Australian rules footballer

Herman Otto Hellwig (30 June 1875 – 5 August 1952) was an Australian rules footballer who played with Collingwood in the Victorian Football League (VFL).

==Family==
The son of German immigrants Emil Waldemar Hellwig (1838–1902) and Johanna Auguster Hellwig, nee Meisgeier, (1837–1927), Herman Otto Hellwig was born in Northcote, Victoria on 30 June 1875.

Hellwig married Frances Jean "Fanny" Forrester Jubb (1874–1935) in 1896 and they had four children together. Their third child, Gordon Hellwig, was a VFL footballer for Fitzroy.

==Football==
Hellwig played for both North Melbourne and Carlton in the Victorian Football Association prior to his VFL appearances with Collingwood.

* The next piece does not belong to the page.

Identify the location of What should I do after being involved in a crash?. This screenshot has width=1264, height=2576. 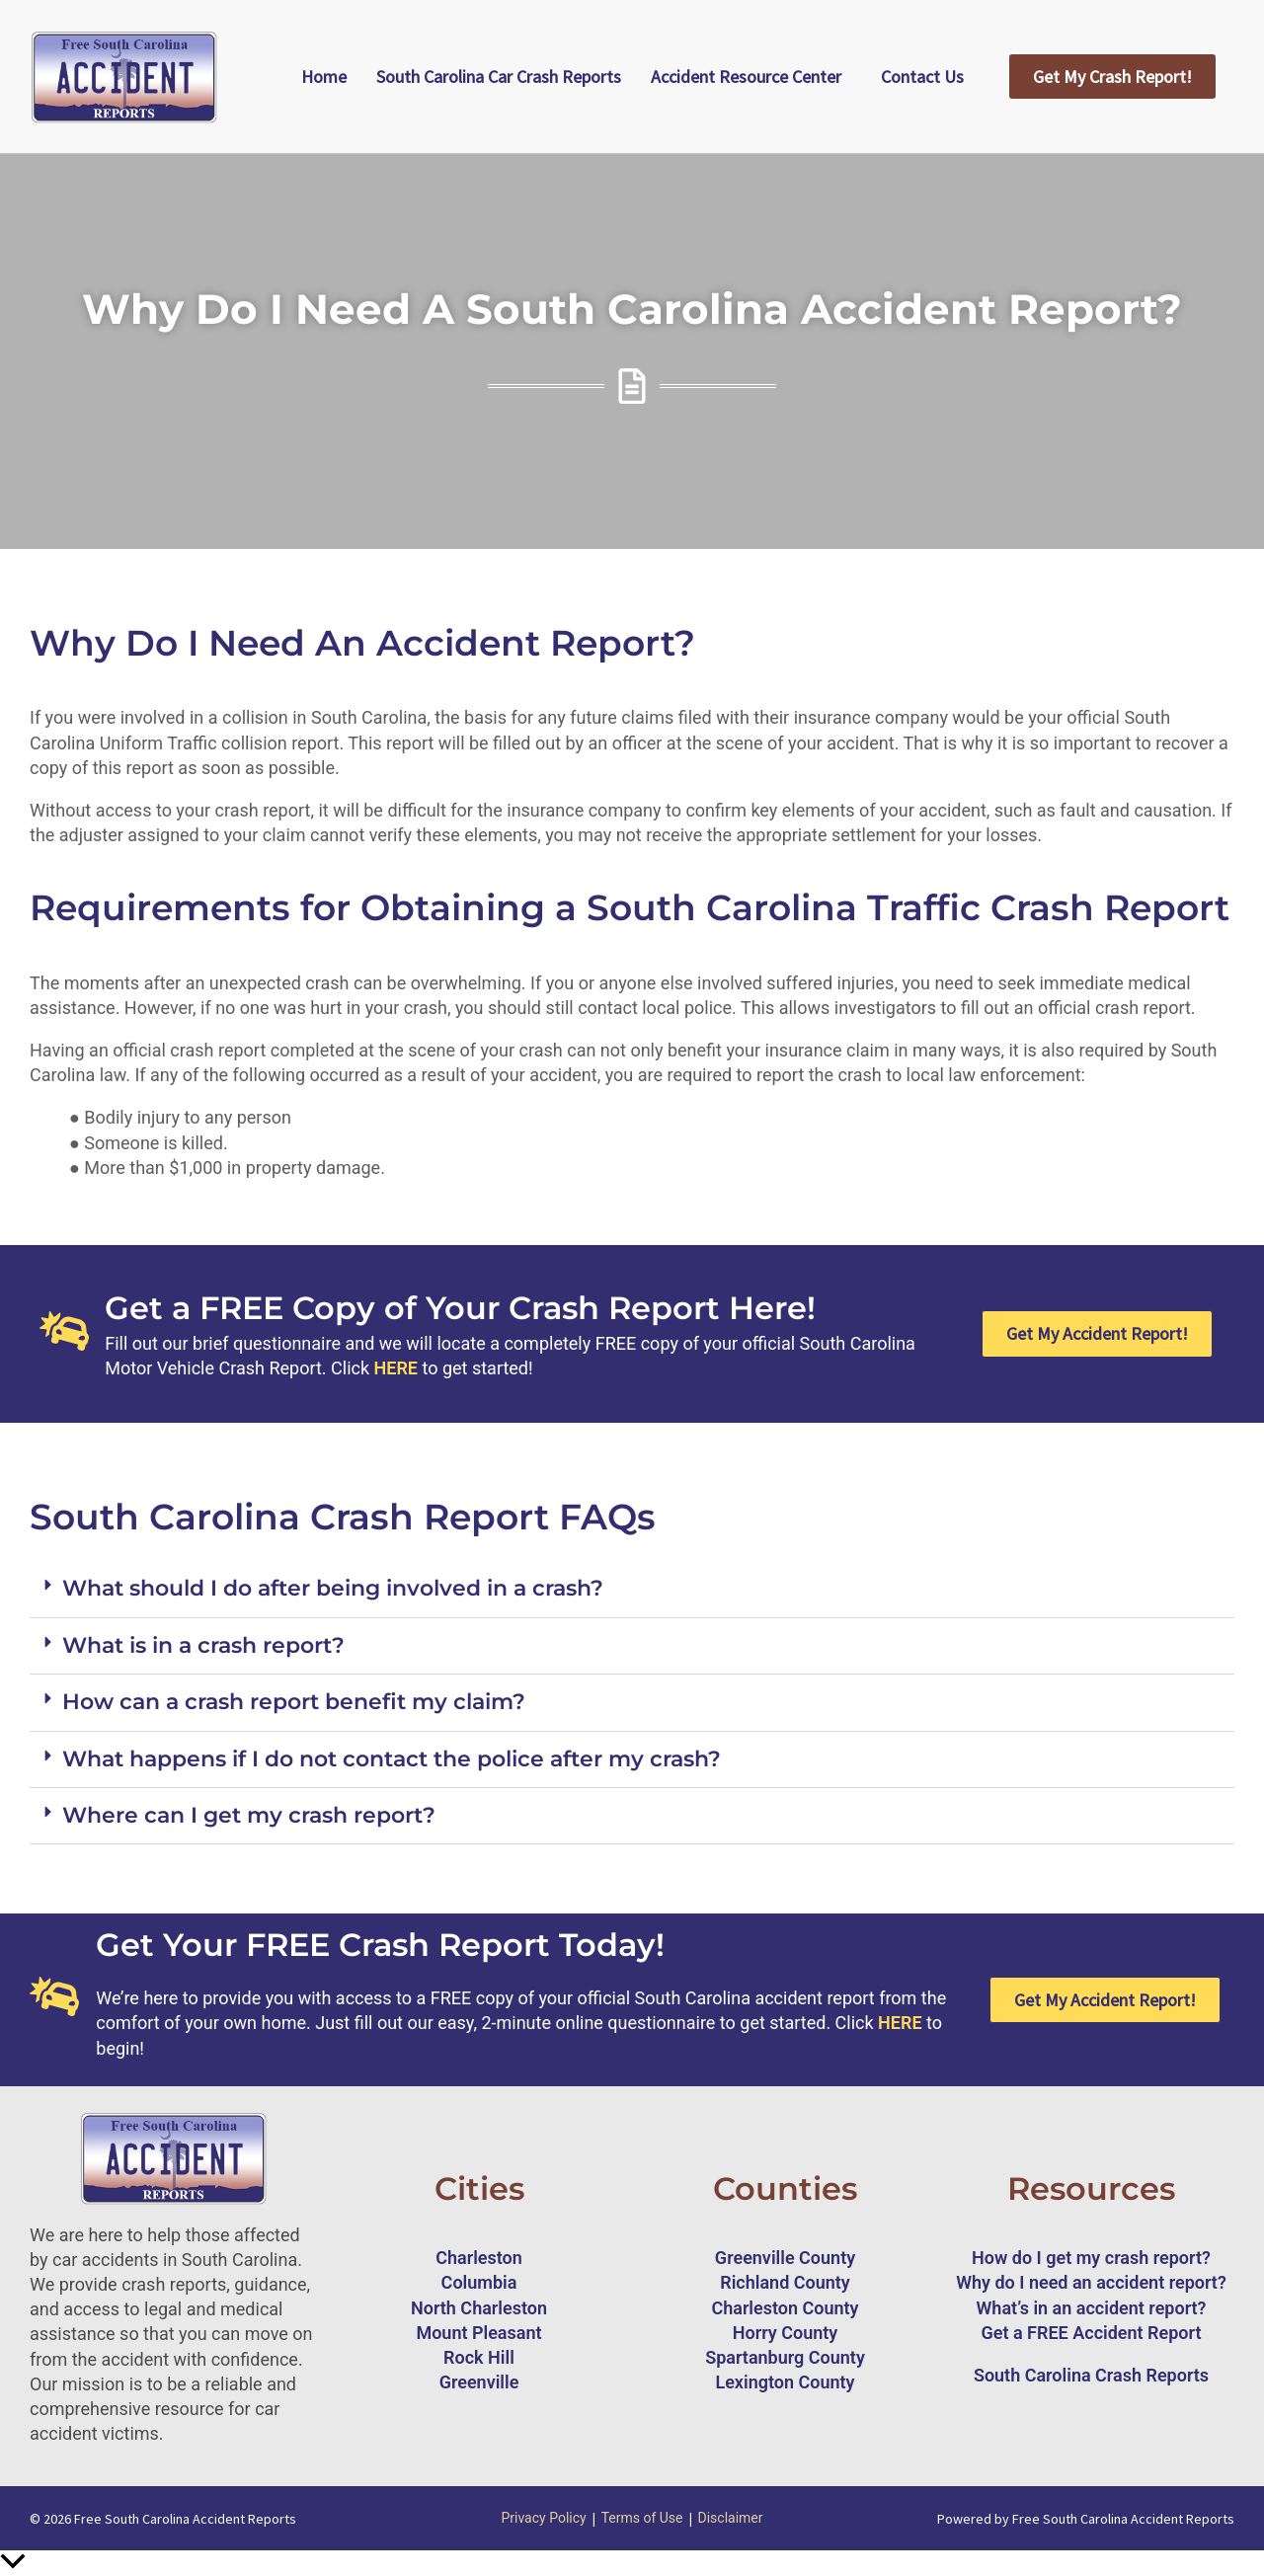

In 1896 Hellwig played for Preston in the Victorian Junior Football Association.

Hellwig returned to senior ranks when he transferred to Collingwood in the 1897 season, making a total of 21 appearances before transferring back to Preston in the middle of the 1899 season.

From 1900 Hellwig played for Northcote in the Victorian Junior Football Association. Hellwig continued playing for Northcote when they joined the Victorian Football Association in 1908.

In 1909 Herman Helwig was coach of the Preston District football team.

==Death==
Hellwig died at Oakleigh Community hospital on 5 August 1952 and was cremated at Springvale Botanical Cemetery.